We do not yet have internal discovery capability, so early on in our trajectory we will be a search and development company. But what I do have is staff with exemplary pharmaceutical experience, particularly in the areas of clinical development, medical affairs, and regulatory affairs, so we can bring in assets at a very early stage, either Phase I or Phase II, and won’t be limited to products that are ready to go to file or market.
We’re also open to holding the asset in different ways, whether it be an investment, collaboration, partnership, licensing, or acquisition. Twenty years ago, companies behaved a little differently as there were more general acquisitions or straight licensing. But now you see a lot of different forms that are achieving great results.
Is there eventually a goal to get to that point of internal R&D?

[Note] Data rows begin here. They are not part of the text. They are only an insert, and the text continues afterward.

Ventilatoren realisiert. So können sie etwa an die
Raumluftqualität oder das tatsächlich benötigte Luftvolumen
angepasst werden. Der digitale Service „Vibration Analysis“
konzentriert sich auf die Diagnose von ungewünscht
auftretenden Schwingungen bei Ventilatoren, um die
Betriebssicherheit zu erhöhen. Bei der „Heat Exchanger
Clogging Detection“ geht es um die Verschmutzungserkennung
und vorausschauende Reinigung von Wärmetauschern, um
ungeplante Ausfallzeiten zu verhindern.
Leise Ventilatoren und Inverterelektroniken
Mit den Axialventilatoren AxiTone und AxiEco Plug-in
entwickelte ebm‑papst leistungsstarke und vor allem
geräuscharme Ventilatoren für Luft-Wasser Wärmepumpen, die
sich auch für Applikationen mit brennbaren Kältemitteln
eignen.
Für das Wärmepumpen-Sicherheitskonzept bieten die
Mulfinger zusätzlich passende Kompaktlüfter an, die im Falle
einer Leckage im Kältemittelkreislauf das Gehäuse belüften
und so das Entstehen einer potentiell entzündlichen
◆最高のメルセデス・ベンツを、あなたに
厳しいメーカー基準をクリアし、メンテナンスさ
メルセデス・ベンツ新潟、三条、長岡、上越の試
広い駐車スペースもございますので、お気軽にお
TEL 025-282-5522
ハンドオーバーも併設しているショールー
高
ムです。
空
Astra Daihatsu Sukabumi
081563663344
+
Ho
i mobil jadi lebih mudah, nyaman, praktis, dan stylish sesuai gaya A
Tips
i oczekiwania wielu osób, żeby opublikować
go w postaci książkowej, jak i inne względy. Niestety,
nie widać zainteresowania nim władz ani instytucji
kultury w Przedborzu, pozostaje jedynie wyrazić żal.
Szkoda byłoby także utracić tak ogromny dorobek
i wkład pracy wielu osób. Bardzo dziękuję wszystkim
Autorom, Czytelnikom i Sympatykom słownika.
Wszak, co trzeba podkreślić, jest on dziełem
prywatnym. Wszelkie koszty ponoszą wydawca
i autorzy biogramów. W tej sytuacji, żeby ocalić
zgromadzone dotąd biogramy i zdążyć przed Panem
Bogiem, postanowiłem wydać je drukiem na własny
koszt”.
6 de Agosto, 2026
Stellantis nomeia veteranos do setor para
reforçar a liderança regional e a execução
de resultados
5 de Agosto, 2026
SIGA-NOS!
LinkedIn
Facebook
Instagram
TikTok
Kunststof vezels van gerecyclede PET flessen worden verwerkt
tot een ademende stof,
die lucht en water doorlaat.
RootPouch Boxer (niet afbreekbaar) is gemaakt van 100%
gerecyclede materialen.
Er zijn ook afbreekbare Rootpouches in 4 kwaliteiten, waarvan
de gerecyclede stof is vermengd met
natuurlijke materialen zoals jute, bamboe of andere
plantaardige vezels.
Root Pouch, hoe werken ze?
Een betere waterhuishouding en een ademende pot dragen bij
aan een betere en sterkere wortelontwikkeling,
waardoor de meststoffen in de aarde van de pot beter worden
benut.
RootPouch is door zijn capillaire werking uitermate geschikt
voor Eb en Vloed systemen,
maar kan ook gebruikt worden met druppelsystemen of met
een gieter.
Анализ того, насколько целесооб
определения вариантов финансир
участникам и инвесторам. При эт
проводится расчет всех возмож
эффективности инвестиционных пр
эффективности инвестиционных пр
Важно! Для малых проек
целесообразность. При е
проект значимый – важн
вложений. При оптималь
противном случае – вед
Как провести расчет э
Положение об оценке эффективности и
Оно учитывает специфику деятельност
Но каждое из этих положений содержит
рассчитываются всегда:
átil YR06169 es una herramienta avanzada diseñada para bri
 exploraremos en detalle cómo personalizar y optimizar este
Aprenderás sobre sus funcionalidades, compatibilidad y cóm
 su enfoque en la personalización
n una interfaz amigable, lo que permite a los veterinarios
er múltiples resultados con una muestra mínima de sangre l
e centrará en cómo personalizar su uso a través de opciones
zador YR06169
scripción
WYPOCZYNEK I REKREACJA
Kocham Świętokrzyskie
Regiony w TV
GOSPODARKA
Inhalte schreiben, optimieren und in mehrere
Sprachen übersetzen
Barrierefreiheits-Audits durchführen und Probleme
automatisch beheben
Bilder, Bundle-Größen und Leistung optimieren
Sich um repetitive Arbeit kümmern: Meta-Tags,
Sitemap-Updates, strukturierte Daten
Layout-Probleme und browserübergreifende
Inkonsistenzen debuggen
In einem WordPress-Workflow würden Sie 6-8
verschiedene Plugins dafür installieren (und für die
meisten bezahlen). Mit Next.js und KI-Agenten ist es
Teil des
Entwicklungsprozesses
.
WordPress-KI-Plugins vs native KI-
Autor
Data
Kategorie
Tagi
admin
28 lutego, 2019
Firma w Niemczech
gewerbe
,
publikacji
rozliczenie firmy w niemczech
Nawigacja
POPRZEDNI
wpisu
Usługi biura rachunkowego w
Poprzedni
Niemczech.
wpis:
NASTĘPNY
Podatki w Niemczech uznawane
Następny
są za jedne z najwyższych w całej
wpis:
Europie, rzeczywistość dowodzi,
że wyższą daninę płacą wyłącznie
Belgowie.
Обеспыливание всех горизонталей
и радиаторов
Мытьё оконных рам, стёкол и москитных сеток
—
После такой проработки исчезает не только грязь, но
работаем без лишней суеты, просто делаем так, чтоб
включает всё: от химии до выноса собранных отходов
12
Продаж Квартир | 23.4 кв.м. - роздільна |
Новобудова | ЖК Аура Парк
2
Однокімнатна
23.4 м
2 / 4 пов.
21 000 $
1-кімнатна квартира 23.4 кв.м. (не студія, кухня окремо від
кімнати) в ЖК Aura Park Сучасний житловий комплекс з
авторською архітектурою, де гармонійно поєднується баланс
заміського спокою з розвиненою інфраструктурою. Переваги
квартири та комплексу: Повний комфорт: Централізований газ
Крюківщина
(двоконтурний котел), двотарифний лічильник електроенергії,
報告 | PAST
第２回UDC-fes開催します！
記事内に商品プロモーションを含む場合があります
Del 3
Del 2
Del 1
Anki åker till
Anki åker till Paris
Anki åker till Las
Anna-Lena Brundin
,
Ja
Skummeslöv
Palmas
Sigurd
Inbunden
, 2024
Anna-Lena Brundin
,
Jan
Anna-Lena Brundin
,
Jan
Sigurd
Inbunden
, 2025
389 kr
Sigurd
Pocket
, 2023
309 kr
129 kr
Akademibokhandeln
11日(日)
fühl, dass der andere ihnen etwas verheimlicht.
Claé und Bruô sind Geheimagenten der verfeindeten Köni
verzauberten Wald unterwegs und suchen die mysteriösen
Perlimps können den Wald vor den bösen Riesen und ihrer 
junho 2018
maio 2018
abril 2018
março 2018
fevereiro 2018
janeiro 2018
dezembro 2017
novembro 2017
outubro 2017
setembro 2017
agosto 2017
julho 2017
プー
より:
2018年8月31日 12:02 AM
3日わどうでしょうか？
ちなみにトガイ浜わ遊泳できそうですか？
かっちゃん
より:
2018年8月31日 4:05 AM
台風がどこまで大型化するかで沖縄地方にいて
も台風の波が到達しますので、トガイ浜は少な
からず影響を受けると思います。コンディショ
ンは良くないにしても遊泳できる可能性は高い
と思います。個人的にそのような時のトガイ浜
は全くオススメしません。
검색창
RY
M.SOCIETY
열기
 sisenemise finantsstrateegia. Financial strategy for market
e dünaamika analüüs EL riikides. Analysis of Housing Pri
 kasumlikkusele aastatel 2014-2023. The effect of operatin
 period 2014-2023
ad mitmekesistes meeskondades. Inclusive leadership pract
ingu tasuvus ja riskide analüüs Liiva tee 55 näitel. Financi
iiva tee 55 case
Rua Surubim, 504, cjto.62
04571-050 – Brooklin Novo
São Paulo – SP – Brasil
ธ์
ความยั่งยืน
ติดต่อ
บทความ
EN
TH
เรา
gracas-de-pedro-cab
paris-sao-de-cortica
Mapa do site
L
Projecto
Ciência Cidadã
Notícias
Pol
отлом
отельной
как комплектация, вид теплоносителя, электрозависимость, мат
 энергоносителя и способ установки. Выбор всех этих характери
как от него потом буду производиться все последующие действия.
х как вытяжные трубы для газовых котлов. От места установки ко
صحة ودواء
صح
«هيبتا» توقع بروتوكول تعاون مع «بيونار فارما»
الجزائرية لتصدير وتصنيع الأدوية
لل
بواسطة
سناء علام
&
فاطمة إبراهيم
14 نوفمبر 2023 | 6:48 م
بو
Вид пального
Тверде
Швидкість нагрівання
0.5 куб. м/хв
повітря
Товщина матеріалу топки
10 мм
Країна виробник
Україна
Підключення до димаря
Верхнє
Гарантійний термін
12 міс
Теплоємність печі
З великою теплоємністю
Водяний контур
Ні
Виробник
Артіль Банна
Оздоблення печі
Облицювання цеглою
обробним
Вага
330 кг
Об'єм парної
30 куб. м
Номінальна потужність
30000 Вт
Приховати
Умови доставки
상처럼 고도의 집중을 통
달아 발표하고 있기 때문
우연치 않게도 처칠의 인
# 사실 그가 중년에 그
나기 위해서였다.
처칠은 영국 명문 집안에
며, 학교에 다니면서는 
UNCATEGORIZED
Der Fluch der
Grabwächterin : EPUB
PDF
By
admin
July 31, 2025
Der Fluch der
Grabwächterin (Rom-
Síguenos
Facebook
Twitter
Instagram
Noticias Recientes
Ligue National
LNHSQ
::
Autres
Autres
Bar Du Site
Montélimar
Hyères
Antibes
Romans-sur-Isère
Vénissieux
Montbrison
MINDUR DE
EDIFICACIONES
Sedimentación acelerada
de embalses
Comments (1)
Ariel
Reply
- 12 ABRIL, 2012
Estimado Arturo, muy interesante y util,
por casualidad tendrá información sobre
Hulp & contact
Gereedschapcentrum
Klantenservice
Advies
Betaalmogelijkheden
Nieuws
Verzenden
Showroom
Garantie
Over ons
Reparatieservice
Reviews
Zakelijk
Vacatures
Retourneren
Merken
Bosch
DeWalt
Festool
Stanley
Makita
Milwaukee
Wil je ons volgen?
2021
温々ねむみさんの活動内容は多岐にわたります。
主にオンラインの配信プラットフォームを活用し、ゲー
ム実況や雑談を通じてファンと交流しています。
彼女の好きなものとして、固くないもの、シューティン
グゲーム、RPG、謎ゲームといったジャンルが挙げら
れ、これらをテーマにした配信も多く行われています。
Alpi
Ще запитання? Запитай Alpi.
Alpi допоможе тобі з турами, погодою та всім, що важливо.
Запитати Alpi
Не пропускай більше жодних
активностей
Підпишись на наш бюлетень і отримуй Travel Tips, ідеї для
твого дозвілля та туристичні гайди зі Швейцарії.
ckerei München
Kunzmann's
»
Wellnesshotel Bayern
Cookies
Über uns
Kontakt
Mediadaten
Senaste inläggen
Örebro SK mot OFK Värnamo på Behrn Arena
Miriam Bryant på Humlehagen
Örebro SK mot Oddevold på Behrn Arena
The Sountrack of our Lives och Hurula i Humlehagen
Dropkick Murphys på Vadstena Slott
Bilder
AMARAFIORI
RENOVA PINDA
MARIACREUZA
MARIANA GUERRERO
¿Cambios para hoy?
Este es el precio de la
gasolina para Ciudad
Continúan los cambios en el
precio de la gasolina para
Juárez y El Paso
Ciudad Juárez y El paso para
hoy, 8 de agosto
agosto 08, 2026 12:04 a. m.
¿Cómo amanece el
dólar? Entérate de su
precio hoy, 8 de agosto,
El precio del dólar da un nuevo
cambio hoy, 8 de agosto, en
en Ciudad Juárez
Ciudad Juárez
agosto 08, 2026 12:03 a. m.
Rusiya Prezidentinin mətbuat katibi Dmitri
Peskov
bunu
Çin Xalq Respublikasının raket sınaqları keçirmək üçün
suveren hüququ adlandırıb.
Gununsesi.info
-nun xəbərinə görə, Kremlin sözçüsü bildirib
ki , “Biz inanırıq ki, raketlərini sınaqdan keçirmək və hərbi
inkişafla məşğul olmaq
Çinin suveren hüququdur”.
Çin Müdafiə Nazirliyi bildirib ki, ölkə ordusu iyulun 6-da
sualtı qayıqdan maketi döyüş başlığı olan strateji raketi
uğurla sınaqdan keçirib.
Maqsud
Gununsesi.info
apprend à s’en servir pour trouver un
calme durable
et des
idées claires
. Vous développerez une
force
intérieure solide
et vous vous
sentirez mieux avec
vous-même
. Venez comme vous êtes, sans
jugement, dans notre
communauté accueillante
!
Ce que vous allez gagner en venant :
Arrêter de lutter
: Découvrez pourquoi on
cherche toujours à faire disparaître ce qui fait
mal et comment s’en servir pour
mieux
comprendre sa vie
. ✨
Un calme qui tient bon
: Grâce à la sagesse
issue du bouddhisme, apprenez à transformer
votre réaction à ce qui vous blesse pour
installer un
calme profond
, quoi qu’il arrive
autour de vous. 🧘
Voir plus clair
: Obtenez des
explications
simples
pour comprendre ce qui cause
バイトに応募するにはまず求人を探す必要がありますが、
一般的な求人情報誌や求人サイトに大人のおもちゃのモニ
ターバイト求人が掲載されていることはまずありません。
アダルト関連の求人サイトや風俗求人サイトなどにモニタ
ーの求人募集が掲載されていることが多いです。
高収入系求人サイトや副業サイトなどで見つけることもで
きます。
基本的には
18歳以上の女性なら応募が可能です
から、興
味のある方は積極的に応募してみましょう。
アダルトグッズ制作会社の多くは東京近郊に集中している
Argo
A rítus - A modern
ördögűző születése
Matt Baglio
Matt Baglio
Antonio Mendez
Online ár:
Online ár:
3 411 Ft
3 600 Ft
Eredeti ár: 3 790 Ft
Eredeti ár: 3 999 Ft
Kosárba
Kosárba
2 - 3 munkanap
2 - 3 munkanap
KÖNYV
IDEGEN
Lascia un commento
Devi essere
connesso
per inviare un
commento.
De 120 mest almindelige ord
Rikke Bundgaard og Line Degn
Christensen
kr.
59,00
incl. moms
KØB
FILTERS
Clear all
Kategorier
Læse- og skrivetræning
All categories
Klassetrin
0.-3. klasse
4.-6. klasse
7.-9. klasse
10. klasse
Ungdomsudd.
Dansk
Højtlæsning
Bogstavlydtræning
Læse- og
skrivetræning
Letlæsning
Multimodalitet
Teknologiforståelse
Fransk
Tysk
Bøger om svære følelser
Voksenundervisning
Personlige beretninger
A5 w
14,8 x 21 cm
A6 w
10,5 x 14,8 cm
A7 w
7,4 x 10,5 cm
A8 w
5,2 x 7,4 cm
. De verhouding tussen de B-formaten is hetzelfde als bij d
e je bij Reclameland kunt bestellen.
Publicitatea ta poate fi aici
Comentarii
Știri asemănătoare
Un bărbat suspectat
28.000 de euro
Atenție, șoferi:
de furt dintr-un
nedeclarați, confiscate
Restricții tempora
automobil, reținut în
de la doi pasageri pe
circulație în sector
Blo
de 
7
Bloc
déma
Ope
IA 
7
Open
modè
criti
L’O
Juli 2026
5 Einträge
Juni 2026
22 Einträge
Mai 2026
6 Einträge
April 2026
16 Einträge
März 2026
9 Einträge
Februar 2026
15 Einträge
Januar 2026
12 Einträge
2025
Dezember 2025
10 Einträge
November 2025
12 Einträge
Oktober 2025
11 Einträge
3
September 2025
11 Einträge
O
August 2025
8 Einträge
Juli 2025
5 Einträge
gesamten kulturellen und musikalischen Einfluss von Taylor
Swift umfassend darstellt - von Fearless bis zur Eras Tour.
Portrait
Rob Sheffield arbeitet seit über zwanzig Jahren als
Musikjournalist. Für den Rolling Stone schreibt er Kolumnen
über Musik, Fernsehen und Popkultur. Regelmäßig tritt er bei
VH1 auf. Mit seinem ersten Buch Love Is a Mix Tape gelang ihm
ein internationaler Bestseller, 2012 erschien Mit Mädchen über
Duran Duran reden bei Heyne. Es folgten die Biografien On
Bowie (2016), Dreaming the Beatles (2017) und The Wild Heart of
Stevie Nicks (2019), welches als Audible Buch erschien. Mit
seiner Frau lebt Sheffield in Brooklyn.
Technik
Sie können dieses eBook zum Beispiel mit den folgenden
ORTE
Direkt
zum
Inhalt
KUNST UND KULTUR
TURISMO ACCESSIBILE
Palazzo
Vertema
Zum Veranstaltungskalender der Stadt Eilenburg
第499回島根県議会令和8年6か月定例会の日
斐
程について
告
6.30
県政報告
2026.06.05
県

It is a goal. A lot of variables go into that, but you could imagine further down the line that we maybe acquire those capabilities and facilities and then they become part of our R&D organization.
Along with women’s health, Organon is also spinning off from Merck with areas focused on biosimilars and established brands. How will those areas play into the company’s R&D strategy?
I like to think of women’s health as the rocket ship for the company, and biosimilars and established brands are like rocket ship fuel boosters. We do think that there’s opportunities in biosimilars. There’s a number of really important bio-originator assets around ophthalmology, immunology, and rare diseases that will approach their patent expiry over the next decade. So lining ourselves up with biosimilar developers and being a strategic registration and commercialization arm for them is part of our projected growth.
When the company launched at the NYSE, it had the “Wall of Voices,” a multimedia installation with all these women speaking about issues they’ve had. How will the company continue to incorporate the voice of women into the R&D process?
Collecting these voices will help bring to the table a ranking of importance, whether it’s symptomatology or diseases, that are most important to women. It should also bring in societal and cultural differences among diseases or phases of life that women are experiencing—a perspective that is really important. For example, with contraception there is a lot of variations that occur societally and culturally around the world as women approach family planning. By bringing those voices in we can better prioritize and understand the needs of women. Women everywhere are invited to add their voice to the digital “Wall of Voices” at HereForHerHealth.com.
What are you personally most excited about as this company gets started?
I look at the area of contraception where there has been so much innovation. Women today have choices of pills, rods, rings, IUDs, long-acting, short-acting—they have so many options to manage their family planning. But comparing that to other disease states and phases of life, the lack of optionality is like a vast deserted wasteland. What happened? Where’s all that innovation? Where’s the investment? That is what excites me more than anything else. The potential for Organon to bring the same kind of innovation to other areas and diseases that companies before us brought to contraception and family planning. If we actually get this right, we can have an impact on women for generations to come and that, to me, is incredible.